G: nie mam na to jakiś specjalnych sposobów ,po prostu staram się przetrać
każdy dzień
J:Co to dla ciebie znaczy „po prostu staram się przetrać każdy dzień” możesz
opowiedzieć mi o tym coś więcej?
G: Ciężko mi to w ogóle nazwać słowami , bo ciężko mi się funkcjonuje ,nie
mogę się podać ,rano wstaje i zaczynam nowy dzień
J:Co mogłoby się zdarzyć w najgorszym przypadku jeśli nie wstała byś rano z
łóżka?
G: Na pewno pierwszą rzeczą jest to że ,nie miał by kto wyjść a spacer z psem,
zrobiłyby mi się zaległości w szkole ,i pewnie bym miała słuchanie od
rodziców ,że nic nie robię a tak chociaż mogę wyjść z domu i odsapnąć od tej
atmosfery
J:Czy nawet gdyby to się wydarzyło o czym teraz mówisz to nie miałabyś
żadnych możliwości poradzenia sobie z tym?
G: Wolała bym żeby do tego nie doszło nie musiałabym się stresować na zapas
J:Jak myślisz co możesz zrobić żeby to się nie wydarzyło?
G:Po prosu żyć dalej i wierzyć ,że przyszłość przyniesie lepsze czasy?

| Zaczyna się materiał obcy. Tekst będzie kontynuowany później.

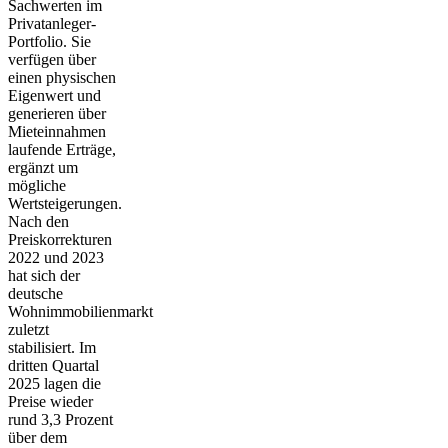
Sachwerten im
Privatanleger-
Portfolio. Sie
verfügen über
einen physischen
Eigenwert und
generieren über
Mieteinnahmen
laufende Erträge,
ergänzt um
mögliche
Wertsteigerungen.
Nach den
Preiskorrekturen
2022 und 2023
hat sich der
deutsche
Wohnimmobilienmarkt
zuletzt
stabilisiert. Im
dritten Quartal
2025 lagen die
Preise wieder
rund 3,3 Prozent
über dem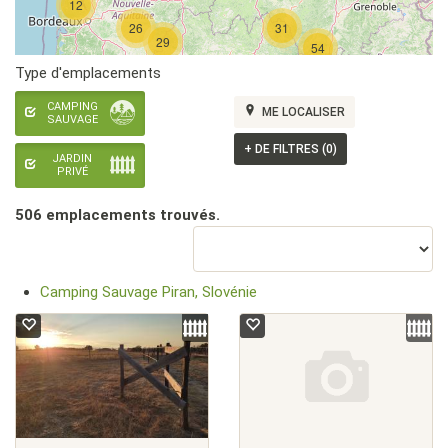
12
26
31
29
54
Type d'emplacements
CAMPING
ME LOCALISER
SAUVAGE
+
DE FILTRES (0)
JARDIN
PRIVÉ
506 emplacement
s
trouvé
s
.
Camping Sauvage Piran, Slovénie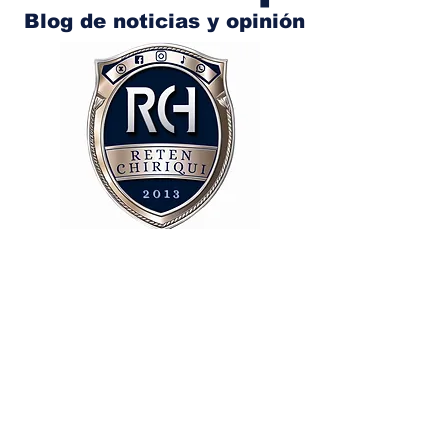
Blog de noticias y opinión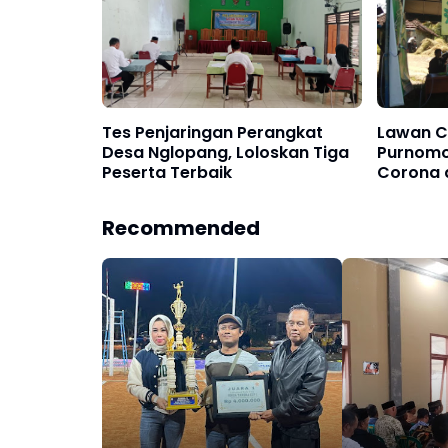
Tes Penjaringan Perangkat
Lawan C
Desa Nglopang, Loloskan Tiga
Purnomo 
Peserta Terbaik
Corona 
Nawang
Recommended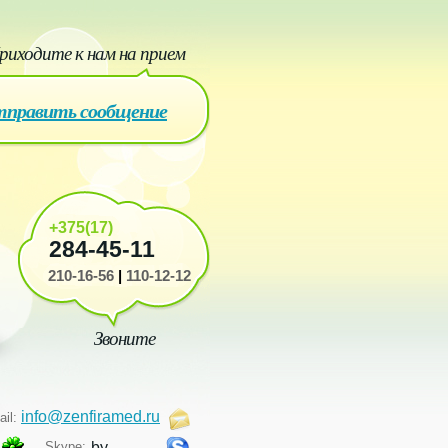
риходите к нам на прием
править сообщение
+375(17)
284-45-11
210-16-56
|
110-12-12
Звоните
info@zenfiramed.ru
ail:
Skype:
by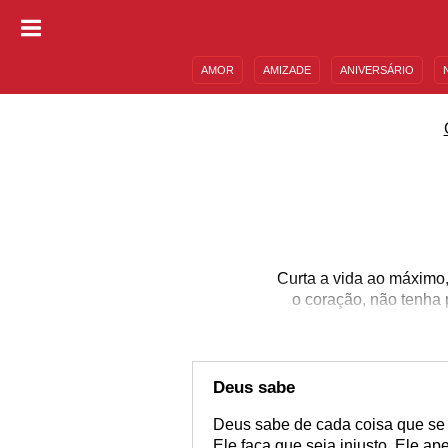
AMOR
AMIZADE
ANIVERSÁRIO
DESCULPAS
MENSAGENS E FRASES
Curta a vida ao máximo
o coração, não tenha
Deus sabe
Deus sabe de cada coisa que se
Ele faça que seja injusto. Ele 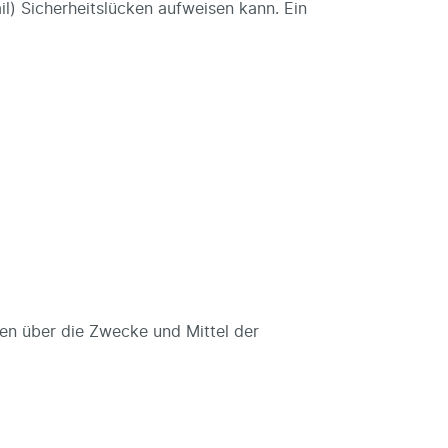
l) Sicherheitslücken aufweisen kann. Ein
eren über die Zwecke und Mittel der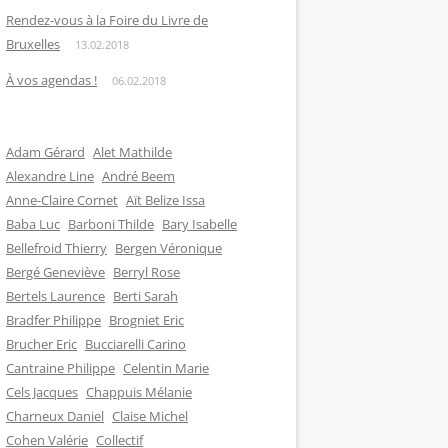
Rendez-vous à la Foire du Livre de
Bruxelles
13.02.2018
À vos agendas !
06.02.2018
Adam Gérard
Alet Mathilde
Alexandre Line
André Beem
Anne-Claire Cornet
Aït Belize Issa
Baba Luc
Barboni Thilde
Bary Isabelle
Bellefroid Thierry
Bergen Véronique
Bergé Geneviève
Berryl Rose
Bertels Laurence
Berti Sarah
Bradfer Philippe
Brogniet Eric
Brucher Eric
Bucciarelli Carino
Cantraine Philippe
Celentin Marie
Cels Jacques
Chappuis Mélanie
Charneux Daniel
Claise Michel
Cohen Valérie
Collectif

J:Co to znaczy to powiedzenie Po prosu żyć dalej i wierzyć ,że przyszłość
przyniesie lepsze czasy?
G: Mimo wszystko w głębi siebie mam nadzieję ,że ta pozytywna cząstka moich
myśli się spełni?
J: Co dla ciebie jest najważniejsze w życiu?
G: Myślę ,że przed wszystkim spokój i akceptacja mnie taką jąka jestem
J:Czy uważasz ,że ludzie ciebie nie akceptują w na co dzień?
G: Na pewno nie ci z mojego najbliższego otoczenia
J:A twoi dalsi znajomi ,w szkole też ciebie nie akceptują?
G:
*jakby rodzina wywoła w niej zaburzenia odżywiania.
G: No czuję że nabrałabym takiej systematyczności we wszystkim co robię, no i
oczywiście czułabym się wtedy lepiej.
J: Czy masz jeszcze jakieś sposoby na utrzymywanie kontroli nad swoim
odżywianiem? masz stałego harmonogramu odżywiania się, pamiętasz jak
stworzyłyśmy tabelkę, która miała na celu pozwoli ci to bardziej kontrolować i
uregulować twoje pory jedzenia? Jak wyglądał ten tydzień?